L’Arme à l’œil bénéficie d’un duo d’acteurs exceptionnels : Donald Sutherland et Kate Nelligan. S’il n’y avait dans la filmographie de Donald Sutherland que M*A*S*H* de Robert Altman, 1900 (1975-76) de Bernardo Bertolucci ou Casanova (1976) de Federico Fellini, son nom serait déjà gravé dans l’Olympe de l’histoire du cinéma. Mais il y a aussi Klute (1971) de Alan J. Pakula, Ne vous retournez pas (Don’t Look Now, 1973) de Nicolas Roeg, Le jour du fléau (The Day of the Locust, 1975) de John Schlesinger, l’Invasion des profanateurs (Invasion of the Body Snatchers, 1978) de Philip Kauffman, Des gens comme les autres (Ordinary People, 1980) de Robert Redford… bien d’autres pépites à redécouvrir… Et puis, il y a toutes ses participations dans des séquences d’anthologie, Christ, halluciné, dans Johnny s’en va-t-en guerre (Johnny Got His Gun, 1971) de Dalton Trumbo, Monsieur X dans JFK (1991) d’Oliver Stone et ses 15 min de monologue. De la folie à la tendresse, de la monstruosité au romantisme, Donald Sutherland est un acteur gigantesque.
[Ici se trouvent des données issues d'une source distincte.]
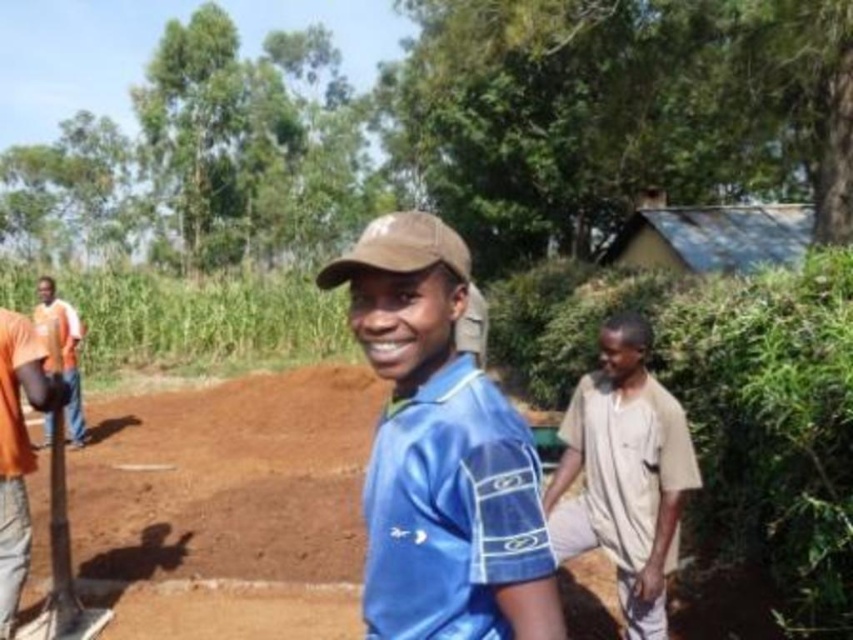 Which is below, light beige cotton shirt at right or orange fabric shirt at left?

light beige cotton shirt at right

Who is positioned more to the left, light beige cotton shirt at right or orange fabric shirt at left?

orange fabric shirt at left is more to the left.

Which is in front, point (682, 488) or point (70, 428)?

Point (682, 488) is more forward.

Identify the location of light beige cotton shirt at right. (624, 474).

Between point (479, 410) and point (607, 323), which one is positioned behind?

The point (607, 323) is behind.

Between point (509, 513) and point (593, 396), which one is positioned in front?

Point (509, 513) is more forward.

I want to click on blue fabric shirt at center, so click(x=440, y=454).

Between blue fabric shirt at center and orange fabric shirt at left, which one appears on the right side from the viewer's perspective?

From the viewer's perspective, blue fabric shirt at center appears more on the right side.

Can you confirm if blue fabric shirt at center is wider than orange fabric shirt at left?

Correct, the width of blue fabric shirt at center exceeds that of orange fabric shirt at left.

Find the location of a particular element. blue fabric shirt at center is located at coordinates (440, 454). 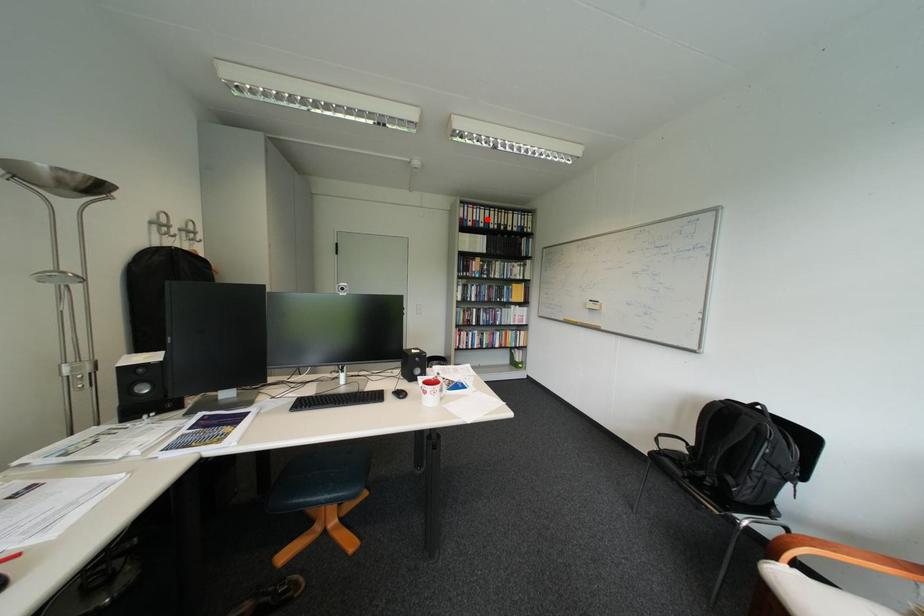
Kate Nelligan, canadienne comme son compatriote Donald Sutherland trouve en Angleterre une terre d’opportunité. Joseph Losey la dirige dans Une Anglaise romantique (The Romantic Englishwoman, 1976), à 26 ans, une belle route s’ouvre à ses pieds. Nelligan est une très désirable victime du prince des ténèbres dans le romantique Dracula (1979) de John Badham, avec Frank Langella et Laurence Olivier. La télévision britannique lui offre de beaux rôles, dont Thérèse Raquin (1980). La production anglaise manque singulièrement de fonds et c’est au pays qu’elle tourne dans l’étrange Mr. Patman (1980) de John Guillermin, aux côtés de James Coburn. L’Arme à l’œil est un succès commercial et critique. Sa prestation est couverte d’éloge. Tout s’annonce pour le mieux. Mais, l’échec commercial d’Eleni (1985)de Peter Yates, réduit en poussière ses rêves d’Hollywood. Kate Nelligan poursuit en parallèle une brillante carrière au théâtre et privilégie des films d’auteurs, Patricia Rozema (White Room, 1990) ou Woody Allen (Ombre et brouillard / Shadows and Fog, 1991). Elle est nommée à l’Oscar du meilleur second rôle pour Le Prince des marées (The Prince of Tides) de Barbra Streisand, en 1992. Elle est un second rôle de choix. Kate Nelligan n’a pas eu à l’écran une carrière à la hauteur de son talent, question de chance.
Donald Sutherland incarne dans L’Arme à l’œil, Henry Faber, un espion allemand, tueur de la pire espèce, calculateur et intelligent. Traqué par les services secrets, il se retrouve sur l’île des Tempêtes après un naufrage. Il y rencontre David, handicapé depuis un terrible accident de voiture, et sa femme Lucy, sortie indemne du drame. Lucy est incarnée par Kate Nelligan. Entre Faber et Lucy, va se développer une relation amoureuse intense et assez déstabilisante pour le spectateur.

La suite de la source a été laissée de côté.